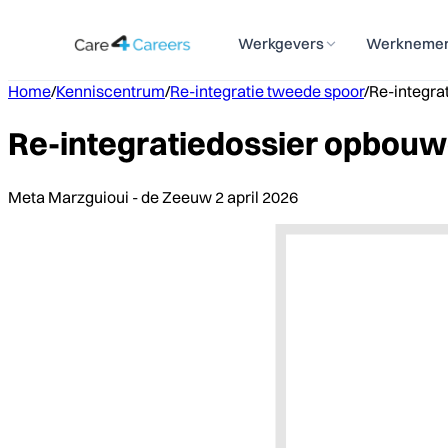
Werkgevers
Werkneme
Home
/
Kenniscentrum
/
Re-integratie tweede spoor
/
Re-integra
Re-integratiedossier opbouwe
Meta Marzguioui - de Zeeuw
2 april 2026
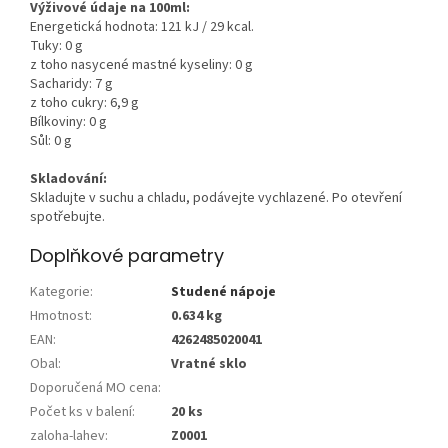
Výživové údaje na 100ml:
Energetická hodnota: 121 kJ / 29 kcal.
Tuky: 0 g
z toho nasycené mastné kyseliny: 0 g
Sacharidy: 7 g
z toho cukry: 6,9 g
Bílkoviny: 0 g
Sůl: 0 g
Skladování:
Skladujte v suchu a chladu, podávejte vychlazené. Po otevření
spotřebujte.
Doplňkové parametry
Kategorie
:
Studené nápoje
Hmotnost
:
0.634 kg
EAN
:
4262485020041
Obal
:
Vratné sklo
Doporučená MO cena
:
Počet ks v balení
:
20 ks
zaloha-lahev
:
Z0001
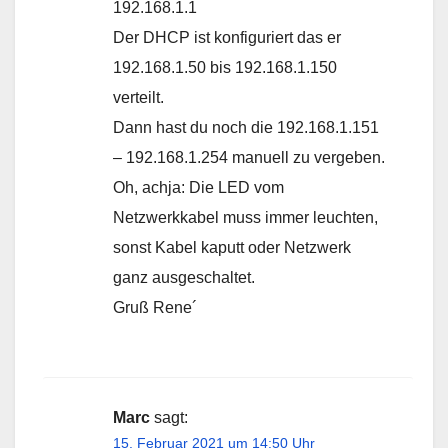
192.168.1.1
Der DHCP ist konfiguriert das er
192.168.1.50 bis 192.168.1.150
verteilt.
Dann hast du noch die 192.168.1.151
– 192.168.1.254 manuell zu vergeben.
Oh, achja: Die LED vom
Netzwerkkabel muss immer leuchten,
sonst Kabel kaputt oder Netzwerk
ganz ausgeschaltet.
Gruß Rene´
Marc
sagt:
15. Februar 2021 um 14:50 Uhr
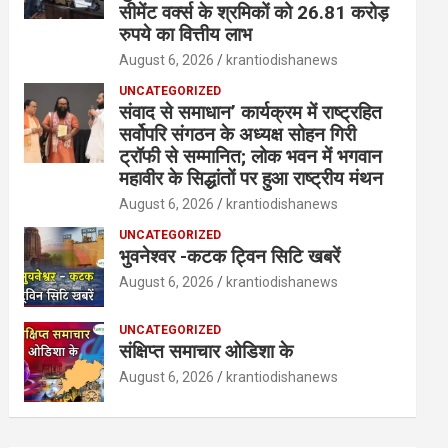
सीमेंट वर्क्स के श्रमिकों को 26.81 करोड़
रुपये का वित्तीय लाभ
August 6, 2026
krantiodishanews
UNCATEGORIZED
संवाद से समाधान’ कार्यक्रम में राष्ट्रहित
सर्वोपरि संगठन के अध्यक्ष सोहन गिरी
ट्रॉफी से सम्मानित; लोक भवन में भगवान
महावीर के सिद्धांतों पर हुआ राष्ट्रीय मंथन
August 6, 2026
krantiodishanews
UNCATEGORIZED
भुवनेश्वर -कटक ट्विन सिटि खबरें
August 6, 2026
krantiodishanews
UNCATEGORIZED
संक्षिप्त समाचार ओडिशा के
August 6, 2026
krantiodishanews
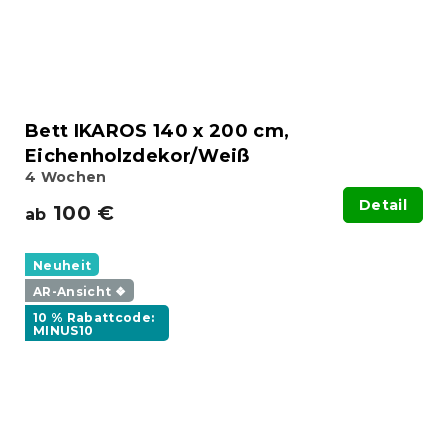
Bett IKAROS 140 x 200 cm,
Eichenholzdekor/Weiß
4 Wochen
Detail
100 €
ab
Neuheit
AR-Ansicht ❖
10 % Rabattcode:
MINUS10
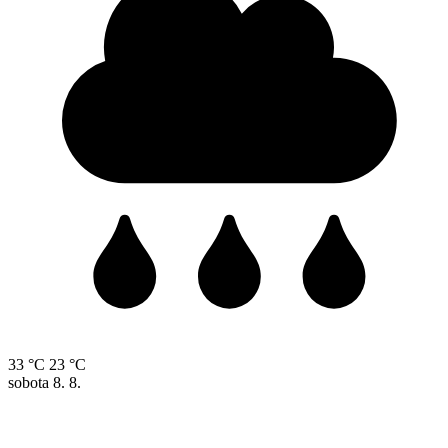
33 °C
23 °C
sobota
8. 8.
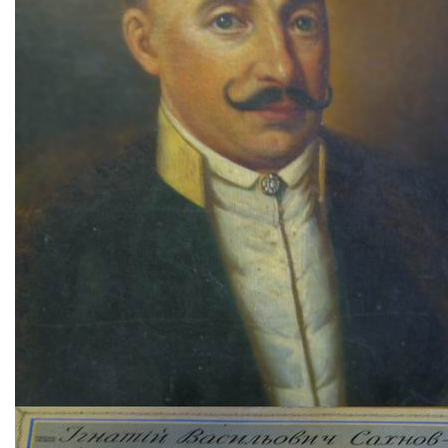
Тендери
Довідник
Контакти
Рекламні прайси
Підтримати «місцевих»
Редакційна політика
Етичний кодекс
* * * *
## What this task involves
Each entry above should be reproduced exactly, with the pictures removed.

## Response below
Werkgevers
Werkneme
Home
/
Kenniscentrum
/
Re-integratie tweede spoor
/
Re-integra
Re-integratiedossier opbouwe
Meta Marzguioui - de Zeeuw
2 april 2026
Výživové údaje na 100ml:
Energetická hodnota: 121 kJ / 29 kcal.
Tuky: 0 g
z toho nasycené mastné kyseliny: 0 g
Sacharidy: 7 g
z toho cukry: 6,9 g
Bílkoviny: 0 g
Sůl: 0 g
Skladování:
Skladujte v suchu a chladu, podávejte vychlazené. Po otevření
spotřebujte.
Doplňkové parametry
Kategorie
:
Studené nápoje
Hmotnost
:
0.634 kg
EAN
:
4262485020041
Obal
:
Vratné sklo
Doporučená MO cena
:
Počet ks v balení
:
20 ks
zaloha-lahev
:
Z0001
192.168.1.1
Der DHCP ist konfiguriert das er
192.168.1.50 bis 192.168.1.150
verteilt.
Dann hast du noch die 192.168.1.151
– 192.168.1.254 manuell zu vergeben.
Oh, achja: Die LED vom
Netzwerkkabel muss immer leuchten,
sonst Kabel kaputt oder Netzwerk
ganz ausgeschaltet.
Gruß Rene´
Marc
sagt:
15. Februar 2021 um 14:50 Uhr
सीमेंट वर्क्स के श्रमिकों को 26.81 करोड़
रुपये का वित्तीय लाभ
August 6, 2026
krantiodishanews
UNCATEGORIZED
संवाद से समाधान’ कार्यक्रम में राष्ट्रहित
सर्वोपरि संगठन के अध्यक्ष सोहन गिरी
ट्रॉफी से सम्मानित; लोक भवन में भगवान
महावीर के सिद्धांतों पर हुआ राष्ट्रीय मंथन
August 6, 2026
krantiodishanews
UNCATEGORIZED
भुवनेश्वर -कटक ट्विन सिटि खबरें
August 6, 2026
krantiodishanews
UNCATEGORIZED
संक्षिप्त समाचार ओडिशा के
August 6, 2026
krantiodishanews
Bett IKAROS 140 x 200 cm,
Eichenholzdekor/Weiß
4 Wochen
Detail
100 €
ab
Neuheit
AR-Ansicht ❖
10 % Rabattcode:
MINUS10
33 °C
23 °C
sobota
8. 8.
Тендери
Довідник
Контакти
Рекламні прайси
Підтримати «місцевих»
Редакційна політика
Етичний кодекс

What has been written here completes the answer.